The tech giant announced on Wednesday that it plans to spend $100 million to fund black-owned startups and organizations supporting black entrepreneurs. Another $50 million will be directed to grants for small businesses within the black community, while additional funds will be spent on job training and education access for black communities.
Included in the pledge is a virtual startup accelerator aimed at black founders. Google's pledge comes after protests spread across the country in support of racial equality in the aftermath of George Floyd's death at the hands of Minneapolis police officers. Some of the nation's biggest companies, such as Nike and Microsoft, are pledging solidarity with their black employees as well as the broader African American community, although they have also been criticized for a lack of diversity.
"Listening to the personal accounts of members of our Black Leadership Advisory Group and our Black+ Googlers has only reinforced for me the reality our black communities face: one where systemic racism permeates every aspect of life, from interactions with law enforcement, to access to housing and capital, to health care, education, and the workplace," CEO Sundar Pichai said in a company letter.

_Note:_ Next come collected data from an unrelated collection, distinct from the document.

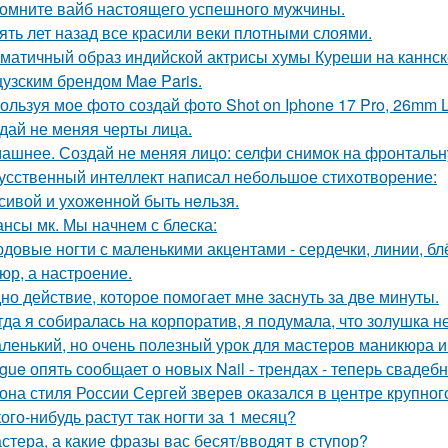
омните вайб настоящего успешного мужчины.
ять лет назад все красили веки плотными слоями.
матичный образ индийской актрисы хумы Куреши на каннск
узским брендом Mae Paris.
ользуя мое фото создай фото Shot on Iphone 17 Pro, 26mm 
дай не меняя черты лица.
ашнее. Создай не меняя лицо: селфи снимок на фронтальн
усственный интеллект написал небольшое стихотворение:
сивой и ухожeнной быть нeльзя.
нсы мк. Мы начнем с блеска:
довые ногти с маленькими акцентами - сердечки, линии, блёс
юр, а настроение.
но действие, которое помогает мне заснуть за две минуты.
гда я собиралась на корпоратив, я подумала, что золушка н
ленький, но очень полезный урок для мастеров маникюра и 
gue опять сообщает о новых Nail - трендах - теперь свадеб
она стиля России Сергей зверев оказался в центре крупног
кого-нибудь растут так ногти за 1 месяц?
стера, а какие фразы вас бесят/вводят в ступор?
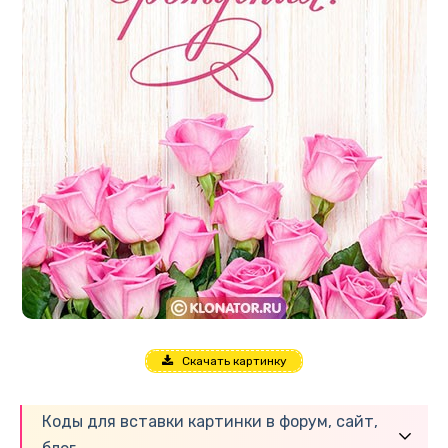
Скачать картинку
Коды для вставки картинки в форум, сайт,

Pichai also pledged to boost representation of people of color within Google's own ranks. Less than 4% of the company's workforce is black, according to its latest diversity report. (Latinx people make up less than 6%, while Native Americans are less than 1%). The figures are even lower within Google's leadership ranks, which are 2.6% black, 3.7% Latinx and 0.5% Native American. Google's diversity numbers have barely budged since the company first released them publicly six years ago.
To improve them, Google will post senior leadership roles externally, as well as "increase our investments in places such as Atlanta, Washington, D.C., Chicago, and London," Pichai said, pledging that the leadership numbers will be 30% better within five years.